Post by Royce Williams
That test ran at ~505W / 16 = ~31.6W per board, which includes the
power for the onboard fans. The power consumption actually jumps
around quite a bit between 495W and 515W, but 505W seemed about
average.
Cool. The fluctuation is probably in part because the FPGAs are at
times left idle, sometimes several of them at once.
Post by Royce Williams
The second test was with 16 boards, changing to TargetSetting = 5, and
0g 0:00:41:28 0.00% (ETA: 2032-02-20 19:37)
0g/s 452.0p/s 1632Kc/s 1632KC/s lovaaaay..lovaaidy
For that test, I'd say that power was very slightly higher, maybe
averaging 510W, so ~31.9W per board. But this might be normal
variation.
Yes, this should be normal variation.
Post by Royce Williams
So across the cluster, with known tweaks and settings without
overclocking, I'm getting 1.632Mc/s for 510W.
That's 102k per board in this test.
Post by Royce Williams
Next, here are single-board versions of both tests, using the same
board. (I did this by disconnecting the other boards.
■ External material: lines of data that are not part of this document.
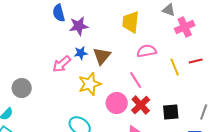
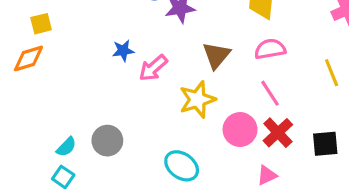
pink semicircle: (147, 51) -> (270, 49), moved
blue star: (81, 53) -> (123, 51), moved
gray circle: (22, 88) -> (107, 141), moved

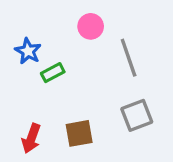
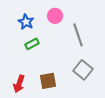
blue star: (28, 51) -> (26, 22), moved
gray square: (137, 115) -> (83, 70), turned -30

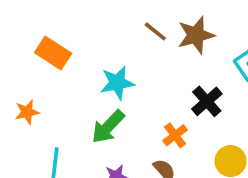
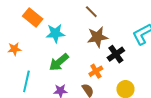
brown star: (196, 35) -> (97, 37), moved
cyan star: (117, 83) -> (55, 33), moved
Is there a way
to tell john to only use a specific device?)
I think there's no such way currently. I think we should add that.
Post by Royce Williams
$ ./john -format=bcrypt-ztex -inc=lower -min-len=8 -max-len=8
-mask='?w?l?l?l?l' pw-fake-unix
SN XXXXXXXXXX: firmware uploaded
SN XXXXXXXXXX: uploading bitstreams.. ok
ZTEX XXXXXXXXXX bus:1 dev:72 Frequency:141 141 141 141
Using default input encoding: UTF-8
Loaded 3107 password hashes with 3107 different salts (bcrypt-ztex [Blowfish ZTEX])
Press 'q' or Ctrl-C to abort, almost any other key for status
0g 0:00:00:14 0g/s 0p/s 106815c/s 106815C/s loveaaaa..loveaaoa
0g 0:00:03:12 0g/s 0p/s 107169c/s 107169C/s loveaaaa..loveaaoa
0g 0:00:24:07 0g/s 0p/s 107199c/s 107199C/s loveaaaa..loveaaoa
OK, this matches my results.
Post by Royce Williams
Then I enabled the full cluster again.
Here are all 16 boards again, with TargetSetting = 5, the
keys_per_crypt *= 2 tweak, and Frequency = 152.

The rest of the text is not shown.